En revanche, quelqu’un qui passe une grande partie de son temps à ridiculiser Euripide et la rhétorique, le poète comique Aristophane, lui, met en scène le contraste entre la nouvelle éducation, rhétorique, qu’il condamne, et l’ancienne éducation, athlétique et il fait, lui, un grand éloge, dans ses Nuées (v. 1003-1019), de cette ancienne éducation, qui, seule, produit de vrais hommes :
C'est resplendissant, épanoui, que tu passeras ta vie dans les gymnases, au lieu de déblatérer sur la place du marché, toutes griffes dehors, comme on fait maintenant, ou de te tourmenter pour une vilaine mini-chicanerie engluante et contradictante. Tu reviendras, victorieux, couronné de souple roseau, en descendant à l'Académie sous les oliviers sacrés, en compagnie d'un chaste camarade de ton âge ; tu exhaleras le parfum du pois de senteur, de la tranquillité, du peuplier blanc au moment où il perd ses chatons, tu jouiras du printemps, quand le platane chuchote avec l'orme. Si tu fais ce que je te dis et que tu t'y appliques, tu auras toujours la poitrine resplendissante, le teint clair, les épaules larges, la langue courte, la fesse charnue et la verge petite. Mais si tu te conduis comme on le fait maintenant, tu auras le teint pâle, les épaules étroites, la fesse maigre, la verge longue et la proposition de décret à n'en plus finir !

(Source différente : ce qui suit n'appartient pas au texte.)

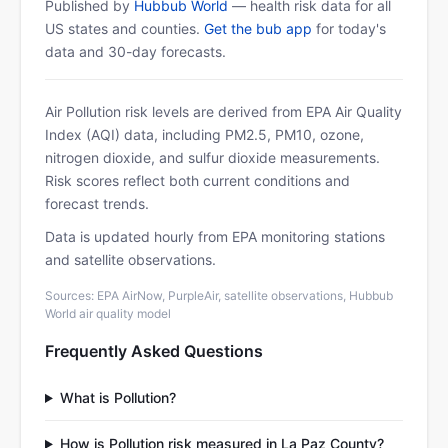
Published by
Hubbub World
— health risk data for all
US states and counties.
Get the bub app
for today's
data and 30-day forecasts.
Air Pollution risk levels are derived from EPA Air Quality
Index (AQI) data, including PM2.5, PM10, ozone,
nitrogen dioxide, and sulfur dioxide measurements.
Risk scores reflect both current conditions and
forecast trends.
Data is updated hourly from EPA monitoring stations
and satellite observations.
Sources: EPA AirNow, PurpleAir, satellite observations, Hubbub
World air quality model
Frequently Asked Questions
What is Pollution?
How is Pollution risk measured in La Paz County?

Un vase, une amphore panathénaïque à figures noires des années 530 av. J.-C. attribuée au peintre Euphilétos (au MET), donc un siècle avant la pièce d’Aristophane, du genre de celles qu’on offrait au vainqueur, illustre assez bien cet idéal ancien de course entre camarades en pleine forme physique. « Poitrine resplendissante, teint clair, épaules larges, langue courte, fesse charnue et verge petite ». Il suffit de regarder tel ou tel autre vase (comme cette amphore de Berlin à figures rouges un peu plus récente, mais ancienne toujours par rapport à Aristophane) pour voir que c’est bien un idéal de beauté athlétique, et, on le voit sur cet autre vase, une coupe du Louvre à figures rouges du peintre Onésimos au tournant du Ve s., donc toujours bien avant Aristophane, où un athlète se lave de l’huile et de la poussière, un idéal de beauté tout court (avec l’inscription amoureuse καλός).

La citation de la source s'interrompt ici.